Senior Analyst, Global Research & Design

EXECUTIVE SUMMARY

  • While comparing active funds against their respective benchmark indices is a typical practice to evaluate their performance, persistence is an additional test that can reveal fund managers’ skills in different market environments.
  • In this report, we measure the performance persistence of active funds that outperformed their peers and benchmarks over consecutive three- and five-year periods, and we analyze their transition matrices over subsequent periods.
  • Overall results suggested only a minority of Australian high-performing funds persisted in outperforming their respective benchmarks or consistently stayed in their respective top quartiles for three or five consecutive years.

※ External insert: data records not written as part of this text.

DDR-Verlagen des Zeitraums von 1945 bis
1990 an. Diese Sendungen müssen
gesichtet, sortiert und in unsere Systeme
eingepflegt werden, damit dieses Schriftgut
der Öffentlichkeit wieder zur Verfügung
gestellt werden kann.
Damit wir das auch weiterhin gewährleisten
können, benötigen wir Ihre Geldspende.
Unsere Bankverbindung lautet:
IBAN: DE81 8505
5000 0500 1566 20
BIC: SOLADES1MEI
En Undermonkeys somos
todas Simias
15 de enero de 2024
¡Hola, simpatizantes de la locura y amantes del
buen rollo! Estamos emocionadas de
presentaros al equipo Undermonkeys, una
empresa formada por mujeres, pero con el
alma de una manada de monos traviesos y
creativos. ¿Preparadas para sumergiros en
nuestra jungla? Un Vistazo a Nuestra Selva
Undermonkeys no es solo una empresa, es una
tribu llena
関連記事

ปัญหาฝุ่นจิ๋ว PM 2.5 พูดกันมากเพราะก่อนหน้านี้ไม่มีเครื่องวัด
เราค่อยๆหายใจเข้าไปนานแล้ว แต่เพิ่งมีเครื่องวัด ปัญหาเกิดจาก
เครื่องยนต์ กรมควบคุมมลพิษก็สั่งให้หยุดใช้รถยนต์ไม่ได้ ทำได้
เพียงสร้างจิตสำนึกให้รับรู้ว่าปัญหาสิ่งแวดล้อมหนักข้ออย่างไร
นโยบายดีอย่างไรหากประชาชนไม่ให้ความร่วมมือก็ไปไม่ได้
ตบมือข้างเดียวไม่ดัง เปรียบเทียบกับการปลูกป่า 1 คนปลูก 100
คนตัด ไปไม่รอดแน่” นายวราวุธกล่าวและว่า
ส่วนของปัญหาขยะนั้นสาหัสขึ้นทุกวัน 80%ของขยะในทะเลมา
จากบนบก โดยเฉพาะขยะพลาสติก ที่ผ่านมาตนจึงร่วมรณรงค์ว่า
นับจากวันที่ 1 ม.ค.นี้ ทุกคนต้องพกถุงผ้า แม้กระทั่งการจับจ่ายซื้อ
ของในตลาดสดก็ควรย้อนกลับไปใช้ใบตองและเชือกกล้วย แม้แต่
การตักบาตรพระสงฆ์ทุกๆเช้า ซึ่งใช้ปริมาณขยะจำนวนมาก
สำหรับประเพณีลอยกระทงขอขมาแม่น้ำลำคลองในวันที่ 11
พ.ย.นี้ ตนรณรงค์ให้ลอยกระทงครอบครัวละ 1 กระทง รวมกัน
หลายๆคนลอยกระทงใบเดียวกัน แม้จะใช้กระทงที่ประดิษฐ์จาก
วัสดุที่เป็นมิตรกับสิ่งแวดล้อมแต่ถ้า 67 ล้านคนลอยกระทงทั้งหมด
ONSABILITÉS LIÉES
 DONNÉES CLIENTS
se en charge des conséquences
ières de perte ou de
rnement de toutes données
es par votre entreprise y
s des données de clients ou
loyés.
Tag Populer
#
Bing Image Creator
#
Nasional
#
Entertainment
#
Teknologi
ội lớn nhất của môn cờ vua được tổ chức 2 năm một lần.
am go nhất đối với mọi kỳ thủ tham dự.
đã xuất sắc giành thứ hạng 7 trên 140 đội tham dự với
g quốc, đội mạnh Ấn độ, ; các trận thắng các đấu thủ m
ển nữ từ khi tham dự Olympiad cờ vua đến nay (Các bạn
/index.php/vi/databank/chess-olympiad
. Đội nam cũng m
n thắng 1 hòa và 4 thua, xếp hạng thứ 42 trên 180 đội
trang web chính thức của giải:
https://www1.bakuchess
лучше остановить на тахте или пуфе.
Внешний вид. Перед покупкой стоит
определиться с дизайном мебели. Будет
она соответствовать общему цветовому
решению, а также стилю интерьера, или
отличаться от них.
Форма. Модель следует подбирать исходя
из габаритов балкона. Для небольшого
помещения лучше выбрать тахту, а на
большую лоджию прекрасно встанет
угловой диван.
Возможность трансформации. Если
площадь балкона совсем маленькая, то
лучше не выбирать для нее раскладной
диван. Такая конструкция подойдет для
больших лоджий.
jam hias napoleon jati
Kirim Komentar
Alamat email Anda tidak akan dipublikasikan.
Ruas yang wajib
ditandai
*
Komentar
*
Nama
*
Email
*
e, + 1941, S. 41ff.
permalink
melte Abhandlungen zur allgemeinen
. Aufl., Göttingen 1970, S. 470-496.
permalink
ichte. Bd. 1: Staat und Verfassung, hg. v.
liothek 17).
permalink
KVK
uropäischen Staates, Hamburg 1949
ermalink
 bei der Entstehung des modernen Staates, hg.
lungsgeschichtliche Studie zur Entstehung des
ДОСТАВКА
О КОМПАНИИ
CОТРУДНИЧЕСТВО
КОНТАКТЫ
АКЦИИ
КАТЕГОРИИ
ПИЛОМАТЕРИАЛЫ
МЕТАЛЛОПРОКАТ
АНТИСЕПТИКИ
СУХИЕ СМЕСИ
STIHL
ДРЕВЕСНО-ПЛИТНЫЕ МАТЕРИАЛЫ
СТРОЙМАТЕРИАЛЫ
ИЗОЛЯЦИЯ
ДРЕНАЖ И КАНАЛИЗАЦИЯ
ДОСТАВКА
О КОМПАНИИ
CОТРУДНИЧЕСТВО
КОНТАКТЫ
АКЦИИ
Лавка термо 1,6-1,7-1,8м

  • Over the consecutive three-year period, 13.6% of funds consistently maintained top-quartile rankings and 29.4% of funds beat their benchmark consistently.
  • Over the consecutive five-year period, only 3.0% of funds consistently maintained top-quartile rankings and 4.4% of funds beat their benchmark consistently.
  • Top-quartile and outperforming Australian funds did not show strong persistence over two non-overlapping three- and five-year periods, though they tended to have lower liquidation rates.
  • Only 32% of funds maintained top-quartile rankings over two successive three-year periods and fewer (28%) did so for two successive five-year periods.